Ergh. We got the Sims 4 recently, after playing it for a fair bit, we determined it’s a gutted, watered down, boring re-tread of Sims 3, it’s SO limited in comparison and in some cases, is graphically UGLIER and missing animations that 3 had. We liked Sims 4 initially, it seemed fun. Then the thin coat of paint came off and the turd shone through.
So it comes as no surprise that EA would put out a bastardised, lazy version of SimCity to create money from its userbase. It really doesn’t surprise me at all…
Hey if at first you don’t succeed……
Try again and hope suckers will buy it before word gets out again =P
So they took the old Sim City games off the store and didn’t refund me for taking away what I purchased… Must be EA! (Or Ubisoft or whichever other scum is anti-consumer and gamer enemy #1 this week)
And this why even though the mobile industry is such a big market in asia, western audiences hold such a complete disdain for mobile gaming.

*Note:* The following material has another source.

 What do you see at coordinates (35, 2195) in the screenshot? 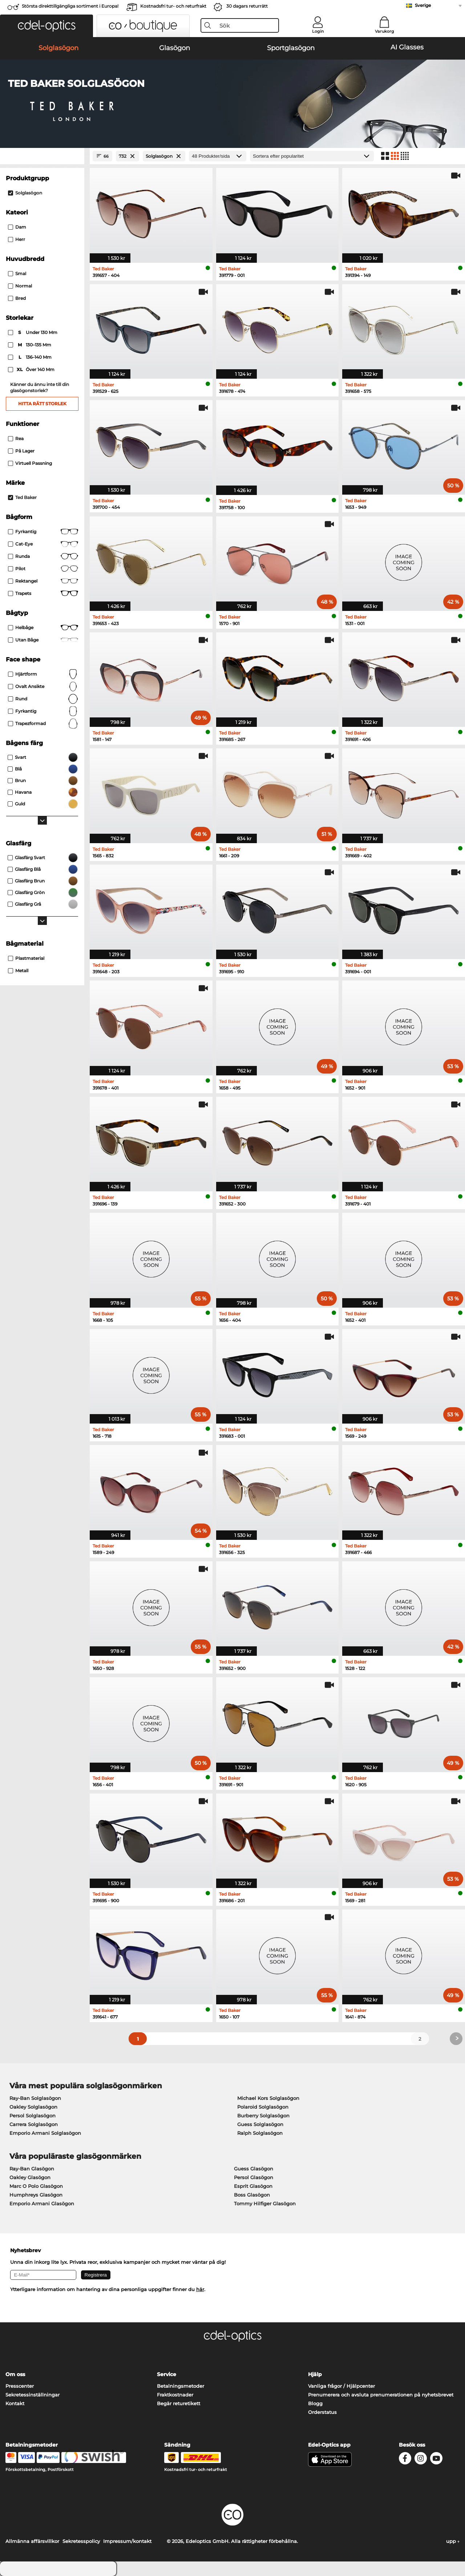 I see `Humphreys Glasögon` at bounding box center [35, 2195].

Shoehorning stupid mechanics on games that cannot function mechanically w/ a stupid paywall/timer. Again there is *nothing* inherently wrong w/ timer systems as long as your giving someone some *GAMEPLAY* in between timer sessions. I mean geebus if I wanted to watch progress bars grow I would go on my console/PC and reinstall some updates. I get the same “wating time” watching a bar progress and its free =/
I was thinking of downloading this yesterday but the micro transactions from 0.99c to $130.00 got me saying hell no. I wonder if this game was made by the Canadian Minister?
I thought we’d had this discussion and were told that freemium, pay-to-win casual mobile games were totally legitimate and counted 100% as “real” games?
If this is true, what is the issue?
See… you can’t even count this as a “game” since for the whole majority of it all you are doing is looking at timers. Proper freemium games like say Valkyrie Crusade and Chain Chronicles (even Candy Crush) have some limited gameplay involved in between timers that scale w/ gameplay which means that even though you have longer wait times as you get to higher levels you can play for much longer sessions in between wait times.
This is just a reskin of Dungeon Keeper and Theme Park mobile where all you do is just stare at timer bars all day. At best you can count theses as the mobile version of “shovelware”. The irony being that a majority of western mobile game shovelware seems to be coming from “bigger” studios.
It took a bit, we had a good patch there. Sure, there were the odd Freemium games and we all held our breaths. But now. It’s all it bloody is.
The odd game where it isn’t is such a breath of fresh air. Oh, I wouldn’t mind that game on a tablet. Cool, I’ll just play this on my commute to work. Oh, I have to wait 30 minutes for this to build. I’ll just leave it at home then.
Just get Simcity 2K and you’re laughin’. These games are frustrating and bullshit money making exercises that aren’t even fun.
A Scummy EA Mobile game full of scam and micro transaction wearing a once proud IP’s Clothing… why are people shocked. like seriously?